A month after I graduated college, I moved to Milwaukee, Wisconsin to volunteer with AmeriCorps.  In college, I’d been an ethnic studies major and student activist.  I was drawn to Milwaukee because it was diverse, affordable, and a bit gritty.  I was drawn to AmeriCorps because, before I became a schoolteacher, I wanted to immerse myself in the community.  I wanted to learn about the institutions around me, and about myself.  Little did I realize, living in a white neighborhood, and working in a black one, just how immersed I would be.

When I arrived, I had six weeks to kill before the program.  I went on brewery tours, I bought a bike, I learned about Milwaukee history.  And I settled into the room I’d rented in a two-bedroom apartment, one of six units in a yellow stone building in a neighborhood people had told me was good to rent in.

A month after I moved in, my roommate Helen and I were chatting one night.  She said, “if you ever need something fixed, talk to me.  The landlord, Gretchen, doesn’t like to deal with subletters.  And I’ll tell you something else Gretchen doesn’t like: blacks.”  Ellen went on: one time Gretchen found out she was considering subletting to a black couple.  She told her, “If you ever rent to people with hair like that, I’ll evict you.”

That night, I learned: it’s one thing to read about race, another to feel it pound, feel it sweat.  I went to my room in a daze, wrote down everything Ellen had told me on a yellow legal pad.  That night, and many more nights, my muscles would clench with questions: Should I move out?  Should I stay, and try to change minds?  I had black friends.  Could I invite them over?

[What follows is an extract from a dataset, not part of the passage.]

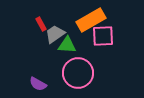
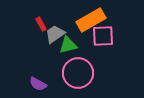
green triangle: moved 1 px right; rotated 18 degrees counterclockwise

I decided to stay.  I decided to take action.  Now, I didn’t end unfair housing.  But I gathered facts, secretly.  I called up a fair housing council, and gave them each piece of the story.  They opened a case—though I never found out how it got resolved.  But as they investigated the practices in my building, I had to interrogate the habits of my mind. 

For Milwaukee is a city with a lot of street crime.  And for many people, the face of that crime is young, black, and male.  That fall, as I’d leave my AmeriCorps job at the Red Cross to wait at a bus shelter on the corner of 27th and Wisconsin, in a downbeat, black neighborhood, I’d like to say I felt no anxiety or prejudice.  But I’d be lying.

With time, I found my own way to be comfortable.  I talked to friends and colleagues about—my own racial feelings.  I walked around the neighborhood.  I engaged people at the bus stop.  I tried to make peace with my skeletons.  That fall, I learned: It’s one thing to feel open-minded, but another to open your mind and see how you really feel. 

More than that, in my year in AmeriCorps, I learned what structural racism, and personal racial prejudice, look like in living color.  What was the more important lesson?  To take steps to rectify institutional racism?  Or to take a step back and reflect on our own racial feelings?  Both.  And I learned that you can’t deal with one and not the other.  As long as our minds are segregated, our apartments, our streets, our neighborhoods, will be segregated.  I truly believe that, even if we can’t overcome inequality overnight, with time, we can—but it has to start with each of us.